I told you in my intro blog that I strongly believe my purpose during my time on Earth is to try to bring joy, to try to make people laugh, to make them forget even for a second all the bad in their lives.
I still believe that whole-heartedly on most days, but not this day. Not right now.
Right now shouldn't be about laughing. It shouldn't be about making people forget. It should be about learning, remembering, and acting starting with myself. It should be about listening.
I've been quiet on social media about what's going on in our country because I wanted to take the time to reflect, understand, and try to put together words that will hopefully have some impact other than just re-posting a fucking Instagram story.
Because who the hell am I to speak on the matter? I don't know shit. So to me, I'd rather be about it in my daily life that's not reflected online rather than, again, posting for the purpose of people checking off boxes saying "yep, Joey made his blanket statement - he's good."
I know, as a white man who grew up around majority white communities, we've never had to fear the cops more than them busting a fucking high school party we were at. It especially hits home when I began to understand that sure, in today's world a white man and black man can be at the same party, but our fear in that situation is definitely not the same.
I'd worry about "damn my mom is gonna kill me" quite not literally while a friend who is black would be worrying "I really could die tonight". And that's fucked up. Forgive my analogy if it's poor, but it made way too much sense to me. And I don't want to be quiet about that.
I want to keep understanding. I want to keep having conversations. I want to keep listening. I want to keep donating to causes. I want people in the black community to know that I'm continuing to try my best to understand that unreal privilege I was born into of not ever having to fear for my life or the lives of most of my loved ones, and to know that I hear them and want to do whatever I can to make our world a better place. I want the black community to know that I know I don't understand, and never will understand, what it's like to live with that fear, but I'm here for you. That's what I've been doing over the last week, and it's what I'm excited to continue to do.
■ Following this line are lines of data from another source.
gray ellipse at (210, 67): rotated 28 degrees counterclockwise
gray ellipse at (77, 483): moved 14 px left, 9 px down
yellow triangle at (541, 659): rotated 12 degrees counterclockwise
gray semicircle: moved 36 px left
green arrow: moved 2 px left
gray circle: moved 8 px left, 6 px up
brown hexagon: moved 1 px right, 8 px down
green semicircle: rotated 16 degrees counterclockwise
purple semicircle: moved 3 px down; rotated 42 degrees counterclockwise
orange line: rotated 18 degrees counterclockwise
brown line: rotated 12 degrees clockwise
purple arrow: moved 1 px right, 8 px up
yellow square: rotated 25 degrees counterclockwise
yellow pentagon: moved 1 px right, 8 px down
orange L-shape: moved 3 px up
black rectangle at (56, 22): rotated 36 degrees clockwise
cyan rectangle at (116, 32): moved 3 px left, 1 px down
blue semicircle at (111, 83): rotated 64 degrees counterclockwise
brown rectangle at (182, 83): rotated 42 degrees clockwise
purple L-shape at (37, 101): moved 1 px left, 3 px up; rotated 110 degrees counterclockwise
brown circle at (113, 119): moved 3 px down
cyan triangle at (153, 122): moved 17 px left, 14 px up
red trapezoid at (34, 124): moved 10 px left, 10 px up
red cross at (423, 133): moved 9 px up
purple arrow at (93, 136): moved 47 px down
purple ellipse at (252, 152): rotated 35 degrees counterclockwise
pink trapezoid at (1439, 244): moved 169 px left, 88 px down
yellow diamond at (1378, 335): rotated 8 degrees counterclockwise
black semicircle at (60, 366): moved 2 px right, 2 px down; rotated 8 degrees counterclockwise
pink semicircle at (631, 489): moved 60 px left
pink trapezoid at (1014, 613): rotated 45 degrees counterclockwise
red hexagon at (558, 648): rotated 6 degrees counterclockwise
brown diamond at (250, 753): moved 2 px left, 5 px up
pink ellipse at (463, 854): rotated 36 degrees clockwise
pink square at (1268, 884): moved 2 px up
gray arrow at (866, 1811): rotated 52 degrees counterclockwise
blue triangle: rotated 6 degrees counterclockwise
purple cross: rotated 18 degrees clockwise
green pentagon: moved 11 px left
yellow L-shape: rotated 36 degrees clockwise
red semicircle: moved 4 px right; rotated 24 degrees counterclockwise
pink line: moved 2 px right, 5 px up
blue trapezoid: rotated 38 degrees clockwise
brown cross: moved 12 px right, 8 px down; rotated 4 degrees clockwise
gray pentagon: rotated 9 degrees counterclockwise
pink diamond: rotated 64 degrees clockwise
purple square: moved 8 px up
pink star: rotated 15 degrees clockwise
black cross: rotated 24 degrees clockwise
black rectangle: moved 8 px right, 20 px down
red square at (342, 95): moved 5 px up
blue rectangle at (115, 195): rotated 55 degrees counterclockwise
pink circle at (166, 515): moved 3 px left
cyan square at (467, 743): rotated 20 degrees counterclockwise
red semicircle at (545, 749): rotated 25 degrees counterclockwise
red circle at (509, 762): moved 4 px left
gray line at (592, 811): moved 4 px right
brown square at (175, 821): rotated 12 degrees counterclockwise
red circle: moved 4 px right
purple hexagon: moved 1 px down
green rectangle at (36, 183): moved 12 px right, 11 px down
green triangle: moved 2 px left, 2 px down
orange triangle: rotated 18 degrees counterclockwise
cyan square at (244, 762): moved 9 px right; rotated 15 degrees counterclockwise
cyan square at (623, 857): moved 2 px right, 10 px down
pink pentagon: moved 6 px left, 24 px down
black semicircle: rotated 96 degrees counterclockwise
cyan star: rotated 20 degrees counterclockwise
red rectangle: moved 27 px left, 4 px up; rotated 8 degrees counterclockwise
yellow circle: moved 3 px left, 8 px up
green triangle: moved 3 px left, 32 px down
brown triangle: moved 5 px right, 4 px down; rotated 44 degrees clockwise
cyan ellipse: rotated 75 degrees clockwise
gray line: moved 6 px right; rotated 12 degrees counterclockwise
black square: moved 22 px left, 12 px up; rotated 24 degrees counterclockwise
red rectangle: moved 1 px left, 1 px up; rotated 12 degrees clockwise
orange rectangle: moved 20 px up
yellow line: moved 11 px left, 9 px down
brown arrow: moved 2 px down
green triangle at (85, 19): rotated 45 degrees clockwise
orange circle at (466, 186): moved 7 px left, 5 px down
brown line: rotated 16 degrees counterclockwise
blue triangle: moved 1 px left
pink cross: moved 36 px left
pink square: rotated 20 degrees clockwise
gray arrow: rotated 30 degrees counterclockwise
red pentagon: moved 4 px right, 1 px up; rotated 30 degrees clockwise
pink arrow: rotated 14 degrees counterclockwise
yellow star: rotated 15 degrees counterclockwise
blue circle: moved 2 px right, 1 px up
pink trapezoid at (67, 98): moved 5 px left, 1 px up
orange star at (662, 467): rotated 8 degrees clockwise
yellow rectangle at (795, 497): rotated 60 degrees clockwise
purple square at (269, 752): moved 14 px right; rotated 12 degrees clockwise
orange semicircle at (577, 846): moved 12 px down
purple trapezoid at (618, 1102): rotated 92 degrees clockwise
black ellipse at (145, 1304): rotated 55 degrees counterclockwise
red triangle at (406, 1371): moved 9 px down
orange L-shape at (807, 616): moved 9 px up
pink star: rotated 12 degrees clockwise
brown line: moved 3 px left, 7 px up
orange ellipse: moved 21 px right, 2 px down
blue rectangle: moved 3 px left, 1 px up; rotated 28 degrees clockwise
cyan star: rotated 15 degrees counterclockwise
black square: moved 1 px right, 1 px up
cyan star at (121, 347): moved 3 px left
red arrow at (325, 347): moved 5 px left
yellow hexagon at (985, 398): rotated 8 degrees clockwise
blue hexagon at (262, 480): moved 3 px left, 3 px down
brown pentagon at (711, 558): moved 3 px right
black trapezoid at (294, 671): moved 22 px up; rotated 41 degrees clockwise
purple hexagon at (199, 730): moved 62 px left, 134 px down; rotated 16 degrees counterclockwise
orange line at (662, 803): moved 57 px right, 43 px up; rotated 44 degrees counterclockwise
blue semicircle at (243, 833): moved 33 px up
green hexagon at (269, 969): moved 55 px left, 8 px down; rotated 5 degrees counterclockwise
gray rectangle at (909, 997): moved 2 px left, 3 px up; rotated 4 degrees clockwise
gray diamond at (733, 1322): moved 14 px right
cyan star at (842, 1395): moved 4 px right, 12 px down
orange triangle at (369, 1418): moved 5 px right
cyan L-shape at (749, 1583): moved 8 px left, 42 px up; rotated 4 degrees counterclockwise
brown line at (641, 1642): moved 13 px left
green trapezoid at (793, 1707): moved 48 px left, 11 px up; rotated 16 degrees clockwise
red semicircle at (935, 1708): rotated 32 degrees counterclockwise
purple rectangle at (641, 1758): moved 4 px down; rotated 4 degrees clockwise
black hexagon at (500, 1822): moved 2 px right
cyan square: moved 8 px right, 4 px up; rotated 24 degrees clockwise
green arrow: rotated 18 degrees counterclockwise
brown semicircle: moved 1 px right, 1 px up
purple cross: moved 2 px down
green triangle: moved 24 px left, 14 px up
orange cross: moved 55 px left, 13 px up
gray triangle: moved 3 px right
But again, who am I to lecture about these injustices whenever I've never had to struggle with them?
Thank God for a co-worker like Brandon Newman using this platform to outline his experience and struggle in our country.
It's awful. It's eye-opening. Especially for a white kid who grew up in the suburbs.
As an Indianapolis guy born and raised, there was a moment in history that happened right here in my favorite city that I've reflected on before, and one I hope you do the same. It took place over 50 years ago the night Martin Luther King Jr. was assassinated.
Bobby Kennedy was on his presidential campaign and just happened to be in Indianapolis that awful night about six blocks away from where I currently live downtown. He took the "stage" on a back of a pickup truck to address a crowd that had gathered to hear him speak and break the news about the murder of Martin Luther King Jr. Unfortunately, his message still rings even more true to this day.
"What we need in the United States is not division. What we need in the United States is not hatred. What we need in the United States in not violence and lawlessness, but is love, and wisdom, and compassion towards one another. A feeling of justice to those who still suffer in our country...We can do well in this country. We will have difficult times. We've had difficult times in the past, and we will have difficult times in the future. It is not the end of violence. It is not the end of lawlessness. It is not the end of disorder. But the vast majority of white people, and the vast majority of black people in this country want to live together, want to improve the quality of our life, and want justice for all human beings who abide in our land."
- Robert Kennedy, Indianapolis, April 4, 1968
There's a monument for it where the speech took place 52 years ago on the northwest side of downtown. If you're ever in Indy, I suggest checking it out.
As President Obama said in his latest piece on how to make real change in this country, "let's get to work". For me, that means continuing to reach out to people who don't look like me, who I didn't grow up like, and listen to them. Not try to have an answer. Listen and understand.
Then we can get back to laughing. Together.